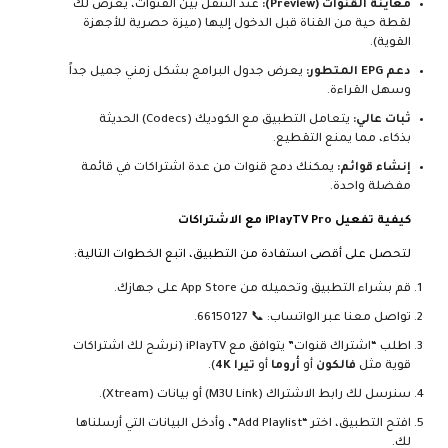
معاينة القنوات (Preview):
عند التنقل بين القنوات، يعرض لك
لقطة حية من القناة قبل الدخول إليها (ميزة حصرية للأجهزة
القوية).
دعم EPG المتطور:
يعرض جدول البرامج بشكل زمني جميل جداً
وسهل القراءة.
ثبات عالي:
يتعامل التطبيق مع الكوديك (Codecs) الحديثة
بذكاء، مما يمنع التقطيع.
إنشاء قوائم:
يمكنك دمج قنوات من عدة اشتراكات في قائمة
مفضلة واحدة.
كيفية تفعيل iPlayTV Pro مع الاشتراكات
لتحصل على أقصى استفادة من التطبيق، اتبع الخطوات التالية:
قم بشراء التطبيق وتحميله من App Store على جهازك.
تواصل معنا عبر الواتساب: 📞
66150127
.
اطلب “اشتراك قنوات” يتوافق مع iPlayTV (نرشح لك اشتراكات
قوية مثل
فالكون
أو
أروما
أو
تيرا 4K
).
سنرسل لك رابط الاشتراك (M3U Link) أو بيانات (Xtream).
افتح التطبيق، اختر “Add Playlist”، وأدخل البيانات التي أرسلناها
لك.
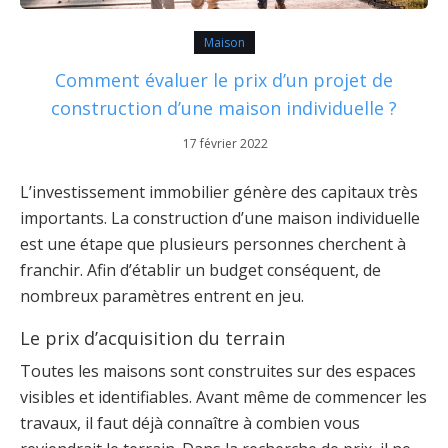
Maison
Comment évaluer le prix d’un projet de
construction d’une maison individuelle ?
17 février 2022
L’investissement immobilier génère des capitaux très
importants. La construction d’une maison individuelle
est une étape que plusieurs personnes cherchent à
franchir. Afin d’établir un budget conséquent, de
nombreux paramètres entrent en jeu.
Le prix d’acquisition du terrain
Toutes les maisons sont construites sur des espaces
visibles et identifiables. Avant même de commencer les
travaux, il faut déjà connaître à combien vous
==
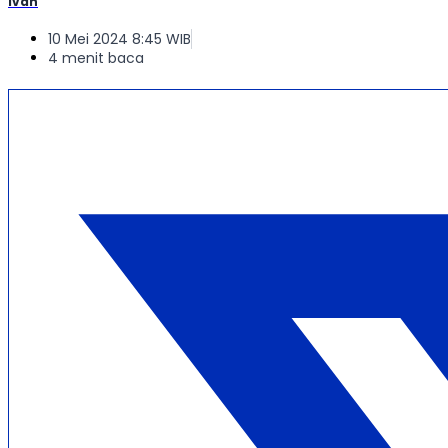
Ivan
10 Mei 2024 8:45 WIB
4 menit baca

> **Work item**
Only the lines above from the one with "Le prix d’acquisition du terrain" up to and including the one with "travaux, il faut" should be repeated, exactly as written.

> **Result of this exercise**
Le prix d’acquisition du terrain
Toutes les maisons sont construites sur des espaces
visibles et identifiables. Avant même de commencer les
travaux, il faut déjà connaître à combien vous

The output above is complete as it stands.